J’étais en avance sur #MeToo en publiant en 2007 mon roman Forêt profonde. Le monde des hommes n’aime pas que quelqu’un, et a fortiori quelqu’une d’entre eux, soit en avance. Le milieu littéraire s’est retourné contre moi – journalistes, éditeurs etc. -, les femmes autant que les hommes. Il faudra sans doute encore du temps pour combler l’avance, et alors ce roman pourra éclairer sur les phénomènes d’emprise, de manipulation, de violence.

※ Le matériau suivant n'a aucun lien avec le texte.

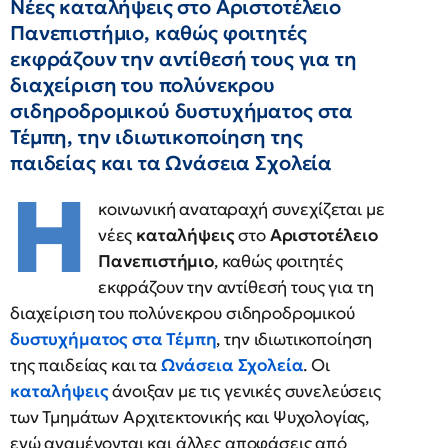
Νέες καταλήψεις στο Αριστοτέλειο
Πανεπιστήμιο, καθώς φοιτητές
εκφράζουν την αντίθεσή τους για τη
διαχείριση του πολύνεκρου
σιδηροδρομικού δυστυχήματος στα
Τέμπη, την ιδιωτικοποίηση της
παιδείας και τα Ωνάσεια Σχολεία
Η
κοινωνική αναταραχή συνεχίζεται με
νέες
καταλήψεις
στο
Αριστοτέλειο
Πανεπιστήμιο
, καθώς φοιτητές
εκφράζουν την αντίθεσή τους για τη
διαχείριση του πολύνεκρου σιδηροδρομικού
δυστυχήματος στα Τέμπη
, την ιδιωτικοποίηση
της παιδείας και τα
Ωνάσεια Σχολεία
. Οι
καταλήψεις
άνοιξαν με τις γενικές συνελεύσεις
των Τμημάτων Αρχιτεκτονικής και Ψυχολογίας,
ενώ αναμένονται και άλλες αποφάσεις από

C’est que je mouille ma chemise pour écrire, je ne me contente pas comme nombre de mes petit·e·s collègues de raconter ce qu’on m’a raconté, ce qui est arrivé aux autres, ce dont on parle. J’y vais, j’y plonge, j’expérimente, je prends connaissance de la question par tout mon corps et âme, pour mettre en forme et délivrer ce que j’ai ainsi appris, non pas en surface, mais profondément. Déjà, en 1999, mon roman Lilith contait la vengeance d’une femme puissante sur les hommes abuseurs, sur le patriarcat, sur les figures médiatiques et trompeuses. Et mon tout premier roman, Le boucher, en 1988, disait comment se relever de la mort.

Ce que les générations contemporaines ne peuvent voir, ne peuvent lire, les générations à venir le verront, le liront. Je suis heureuse du travail, des livres chauds comme pains sortis du four, que j’ai servis, que je sers et servirai.